A Christmas Stocking Tantrum

mantel at Christmas 20151220_213210

Decorated for Christmas, 2015

My Christmas preparations are about finished—the cards are mailed, the packages wrapped, and the house decorated. I still have some cooking to do, but it will get done.

I don’t do a lot of decorating for holidays. When the children were small, I made token attempts for Valentine’s Day, Easter, Halloween, and Thanksgiving. I did a bit more at Christmas. Now, Christmas is the only season that gets any recognition at all in our home.

But we typically have a real evergreen Christmas tree (unless we are traveling for a week or more). I get out two tabletop artificial trees, and I line up the Christmas cards we receive on the mantel. I hang the children’s stockings on mantel hooks my husband installed many years ago, though the children (now in their 30s) no longer allow me to fill them.

Every time I hang the stockings, I smile at a memory of my daughter as a toddler.

J stocking20151220_213218

Son’s stocking

As a baby, my son—our older child—received his stocking from my husband’s great aunt, Aunt Evelyn. She had a friend who made Christmas stockings of appliqued felt and sequins and other decorations. The stocking was a lovely gift for our little baby’s first Christmas. His stocking depicts Santa Claus making a list and it bears our son’s name embroidered at the top in heavy gold thread. (He now usually goes by James, but was “Jamie” as a child.)

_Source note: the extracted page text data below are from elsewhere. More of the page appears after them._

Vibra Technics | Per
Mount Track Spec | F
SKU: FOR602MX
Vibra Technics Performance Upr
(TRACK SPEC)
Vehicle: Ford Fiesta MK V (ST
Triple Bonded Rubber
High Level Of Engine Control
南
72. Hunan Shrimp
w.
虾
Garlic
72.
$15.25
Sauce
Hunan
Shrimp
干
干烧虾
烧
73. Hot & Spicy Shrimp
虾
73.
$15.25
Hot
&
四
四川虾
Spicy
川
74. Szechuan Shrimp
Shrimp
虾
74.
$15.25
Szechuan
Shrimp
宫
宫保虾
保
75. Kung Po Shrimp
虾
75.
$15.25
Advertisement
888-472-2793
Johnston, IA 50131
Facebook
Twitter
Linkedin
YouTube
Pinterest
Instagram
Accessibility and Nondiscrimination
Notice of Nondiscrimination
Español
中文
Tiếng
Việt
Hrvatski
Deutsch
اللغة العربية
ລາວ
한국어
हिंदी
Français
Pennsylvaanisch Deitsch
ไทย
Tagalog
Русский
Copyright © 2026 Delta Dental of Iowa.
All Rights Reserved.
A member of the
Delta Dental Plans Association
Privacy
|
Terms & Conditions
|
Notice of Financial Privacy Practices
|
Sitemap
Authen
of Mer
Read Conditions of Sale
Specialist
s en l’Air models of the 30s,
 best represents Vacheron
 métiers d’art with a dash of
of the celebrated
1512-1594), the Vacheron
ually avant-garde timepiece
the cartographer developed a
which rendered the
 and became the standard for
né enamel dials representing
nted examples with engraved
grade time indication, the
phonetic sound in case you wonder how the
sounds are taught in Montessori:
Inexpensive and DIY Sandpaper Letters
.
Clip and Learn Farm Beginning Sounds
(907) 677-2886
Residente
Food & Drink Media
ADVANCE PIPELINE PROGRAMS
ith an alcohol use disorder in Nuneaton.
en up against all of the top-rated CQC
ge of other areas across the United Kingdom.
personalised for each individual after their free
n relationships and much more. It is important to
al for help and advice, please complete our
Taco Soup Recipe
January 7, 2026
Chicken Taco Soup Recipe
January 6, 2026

By the time our daughter came along a few years later, Aunt Evelyn had lost her source for Christmas stockings. I bought a stocking at Hallmark for our baby daughter. But it didn’t match our son’s stocking.

M stocking 20151220_213238

Daughter’s stocking

When our daughter was about three, I found a felt appliqued stocking about the same size as our son’s. It showed Santa and a snowman sledding, with a starry blue sky overhead. I bought it and took it home to show my daughter.

She didn’t like it. Her name was not embroidered on the stocking. She burst into tears. “I want my name on it!”

“Let’s just hang it up,” I said. “Everyone will know it’s yours.”

She cried more. Big sobs.

“I’ll embroider it for next year,” I said. “I don’t have time now.”

No deal.

“I don’t have any gold thread,” I said. “If you want it to match Jamie’s, you’ll have to wait.”

More sobs.

“Fine,” I finally said. “I’ve got blue yarn. That’s all I have. It won’t show up very well, but it’s your choice—blue now or wait until next year for gold.”

Blue yarn won. I whipped out a needle and the blue yarn and embroidered “Marcy” against the dark blue sky.

And so it has remained for more than a quarter century.

When have you as a parent had to placate your child? (Or been placated yourself as a child?)